|Received:||9/15/2009 3:03:21 PM|
|Agency:||Federal Trade Commission|
|Rule:||16 CFR Part 310 Telemarketing Sales Rule- Debt Relief Amendments|
Comments:I am a partner at a well established Debt Settlement company. We have successfully been helping consumers with credit card debt since 2006. As a company, we believe strongly in full disclosure, and making decisions based on whats in our clients best interest first and foremost. We spend a great deal of money on servicing each client (they get a dedicated Debt Specialist assigned to them, and stretch our service fees over (at least) half the program length. The vast majority of our expenses are incurred within the first 12 months of the program. A sizable chunk of those expenses go toward attaining new clients, but also a considerable amount goes toward GOOD service. Those expenses include paying the representative that explains all the options to client, the verification representative that reviews the program a final time with the client to make sure they fully understand how it works (etc.), the processors that handle the paperwork and help establish the account, the assigned negotiator that reviews the accounts and formulates a game plan, and the settlement coaches that do a 30-60 minute "Welcome Call", and bi-weekly coaching calls there after.

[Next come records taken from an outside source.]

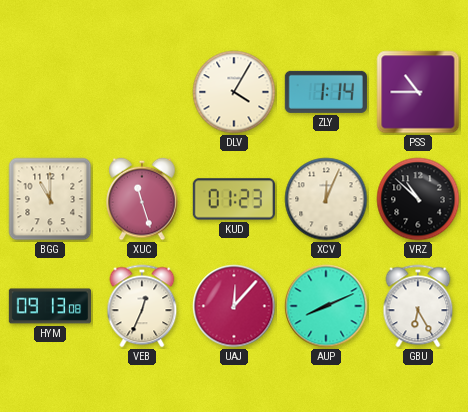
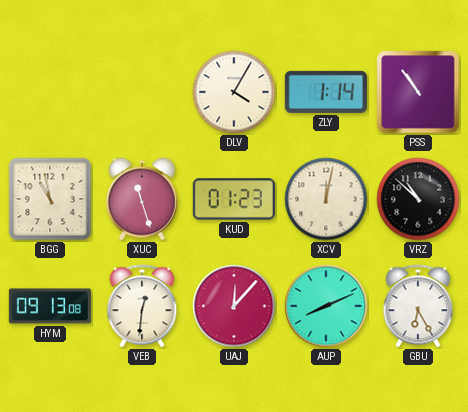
PSS: 10:45 -> 10:54
BGG: 11:00 -> 10:58
XCV: 12:04 -> 12:02
VEB: 12:34 -> 12:31
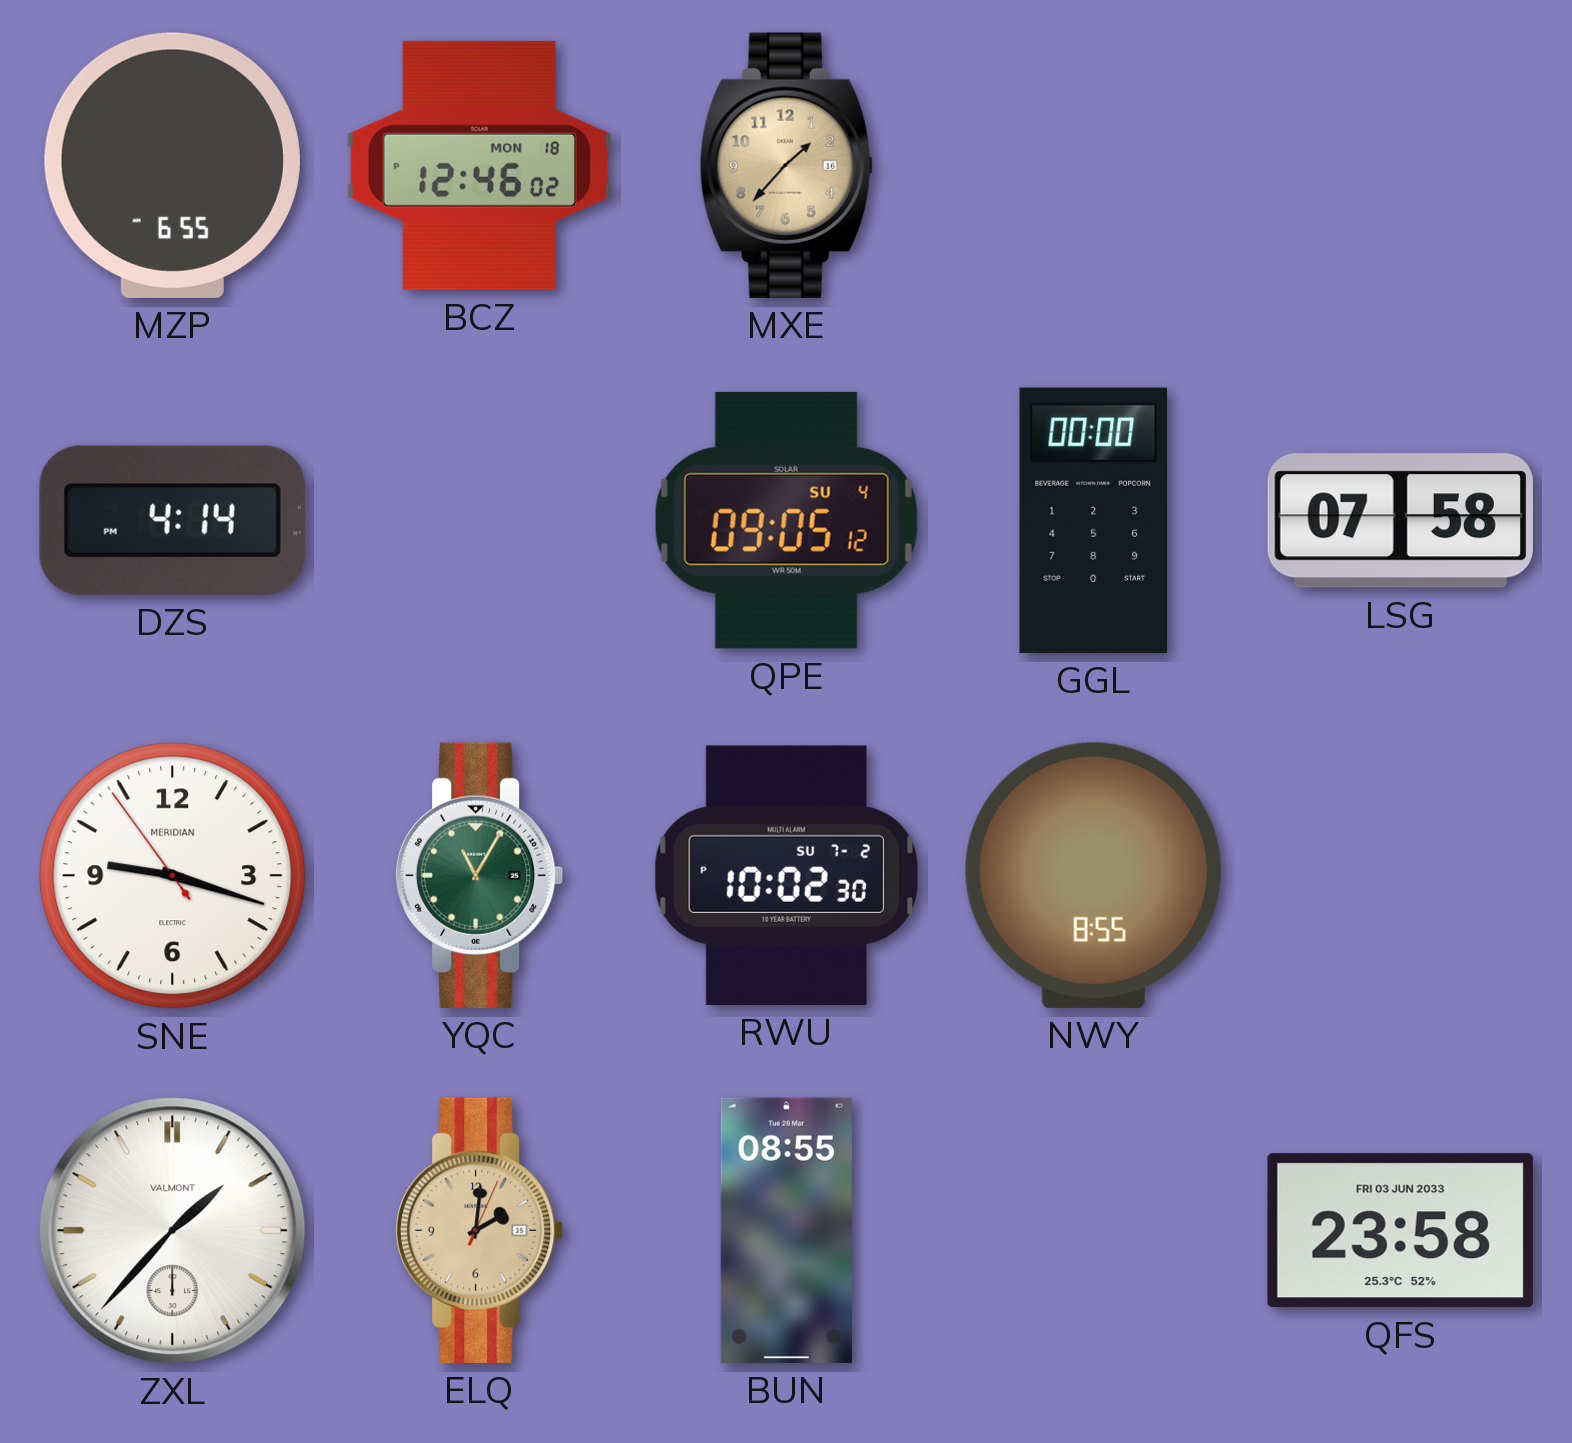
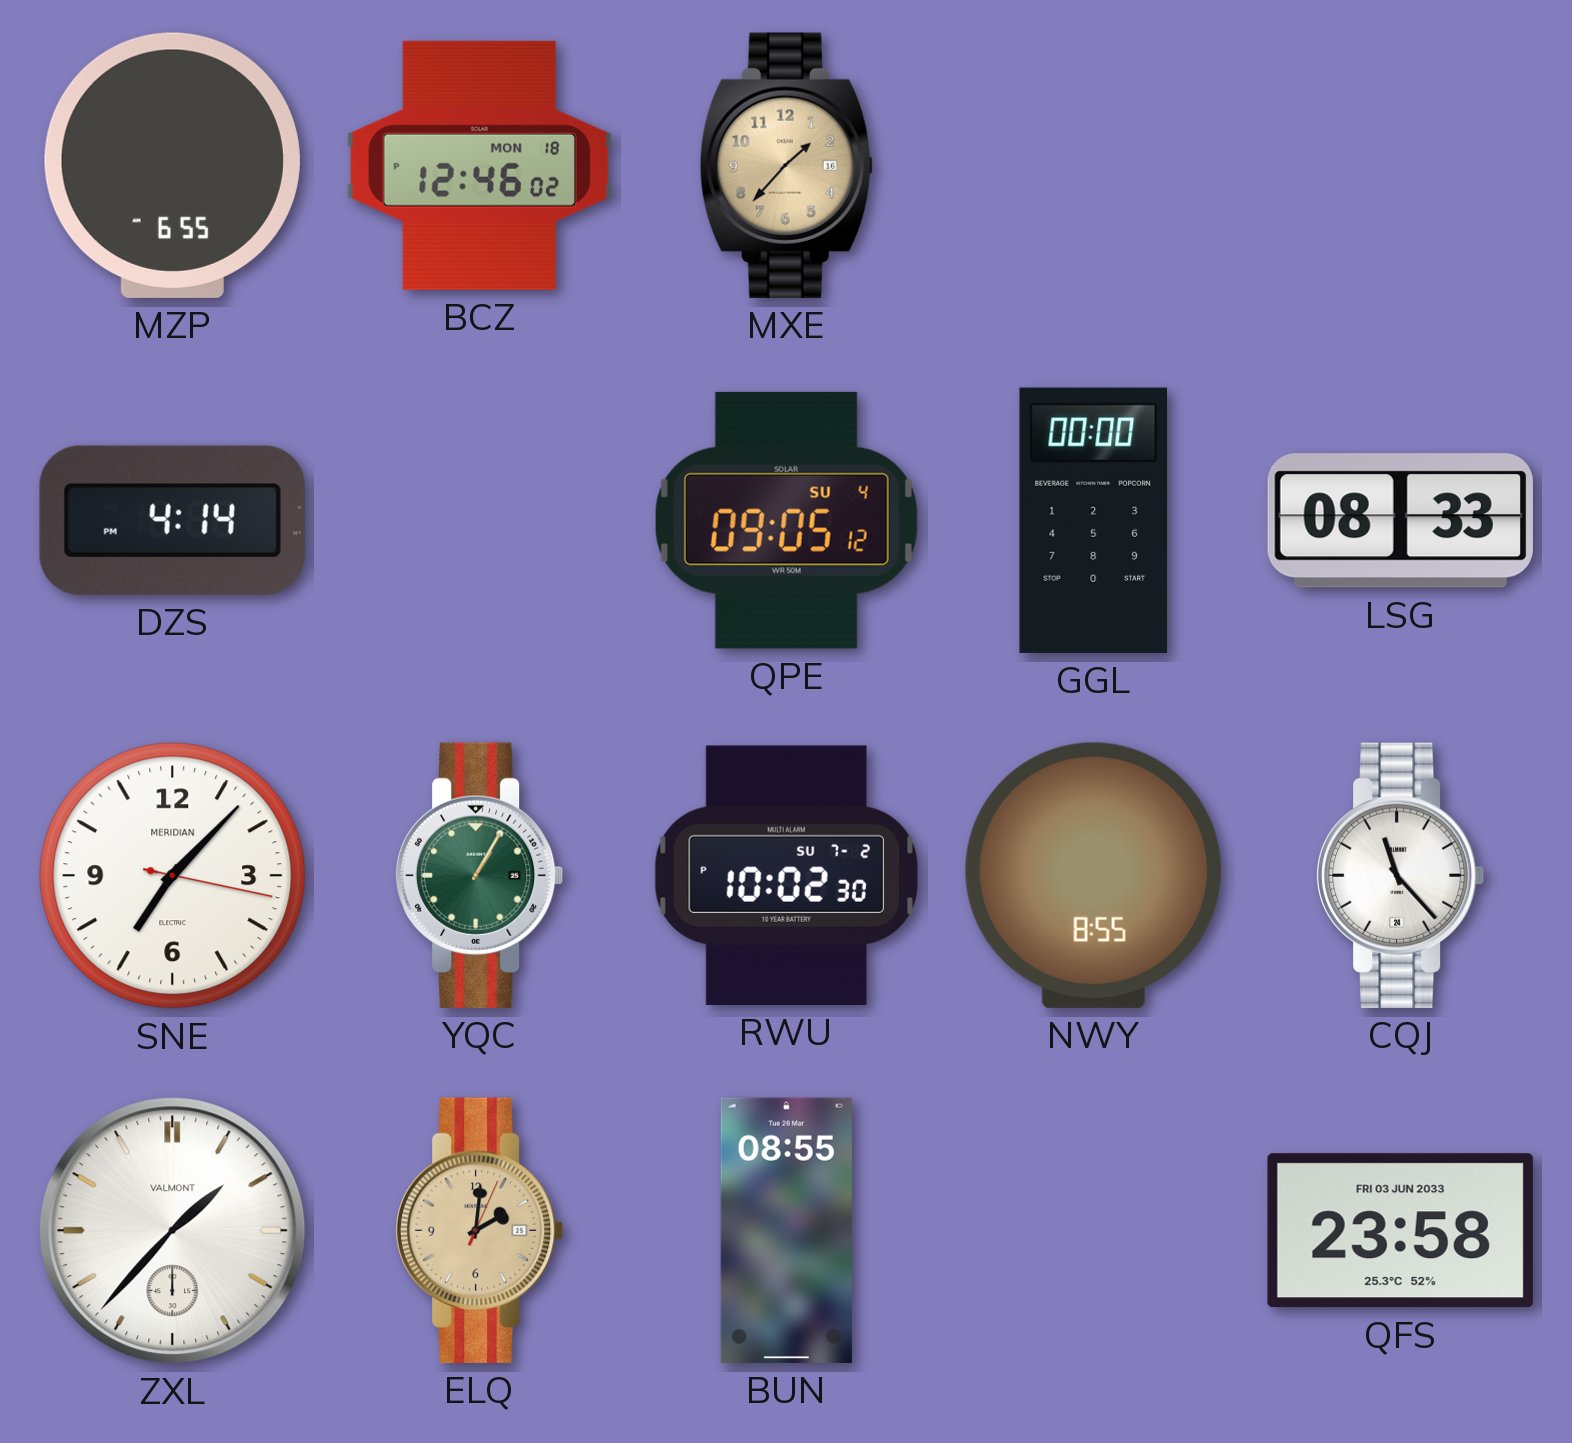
LSG: 07:58 -> 08:33
SNE: 9:17 -> 7:07
YQC: 11:05 -> 1:05
CQJ: none -> 11:23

Even stretching our service fees over 50+% of the program is financially straining. If we had to change how and when we collect service fees as proposed, we would not be able to stay in business. Nor do I believe it possible to provide the quality service required as proposed. We run a good, clean business, and feel good with the knowledge that we are helping people that are experiencing financial hardship- and our clients have provide testimonials on a weekly basis with their gratitude.